Con l'Unicef ha funzionato
Viene dunque da chiedersi legittimamente che ci faccia Banfi nella commissione nazionale per l’Unesco, dove entra al posto di Folco Quilici, il grande documentarista italiano scomparso un anno fa. Ebbene, di questo organismo ministeriale, presieduto da Franco Bernabè, banchiere e manager onnipresente nella storia recente del nostro Paese, ci sono una cinquantina di membri, più i dodici che fanno parte del consiglio direttivo. Tra di loro, oltre a una carrettata di alti funzionari provenienti dai vari dicasteri, ci sono dirigenti pubblici, parlamentari e generali di brigata. Nessuno riconoscibile dal grande pubblico, nessuno capace di vestire i panni del testimonial per le campagne dell’Unesco in Italia.
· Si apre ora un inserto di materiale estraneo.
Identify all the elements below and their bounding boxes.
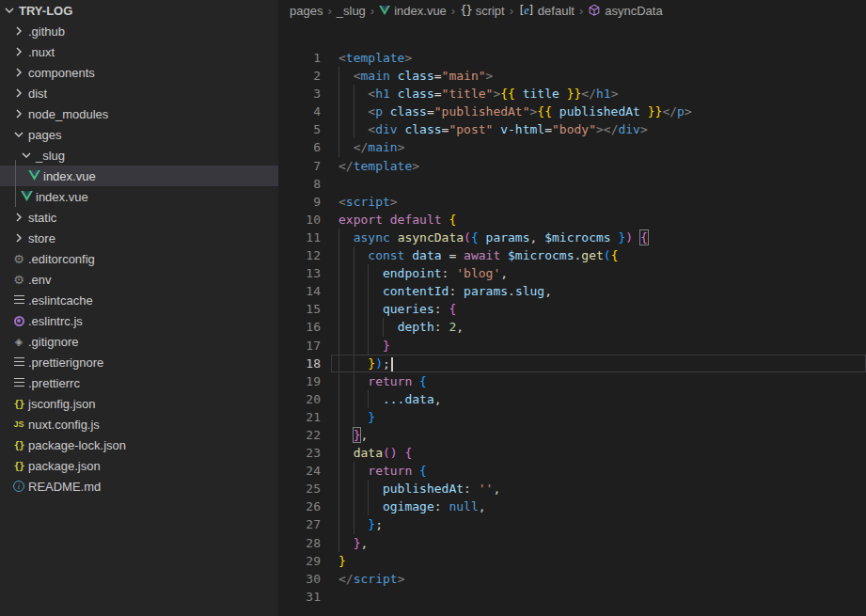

Banfi, invece, l’ha già fatto per l’Unicef, con cui collabora da molto tempo, facendo leva soprattutto sull’immagine che si è costruito negli ultimi anni grazie all’interpretazione di nonno Libero.
Anche la pizza è protetta dall'Unesco
Non gli toccherà dunque parlare ai simposi internazionali, né rappresentare l’Italia agli incontri nella sede centrale dell’organizzazione a Parigi, ma potrebbe contribuire efficacemente a diffondere i valori e gli obiettivi dell’agenzia che si occupa di tutelare e valorizzare il patrimonio materiale e immateriale dell’Italia. Perché quando si parla di Unesco non ci si riferisce soltanto al Cenacolo di Leonardo da Vinci (inserito nella lista nel 1980) o ai monumenti paleocristiani di Ravenna (1996), ma si parla anche, ad esempio, di cose come la pizza napoletana, che dal 2017 fa parte ufficialmente del patrimonio immateriale dell’Umanità, o la vite di Pantelleria (2014), che cresce come un alberello e produce il passito più celebre. Insomma, cultura significa tante cose, e Lino Banfi potrebbe essere l’uomo giusto al posto giusto.
Italian dream
Resta però il dubbio che dietro la sua nomina ci sia anche, se non soprattutto, il calcolo politico di chi ha bisogno di fare un po’ di casino per distogliere l’attenzione da questioni che meriterebbero maggiore concentrazione, come la nuova crisi economica che incalza e i conti pubblici che non tornano. Un po’ di casino che consente anche di lanciare un messaggio subliminale che racchiude il nuovo Italian dream: “Con noi, ma solo con noi, il popolo arriva in cima, e vaffanculo ai radical chic che storcono il naso davanti a Banfi”. Ma questa è un’altra storia.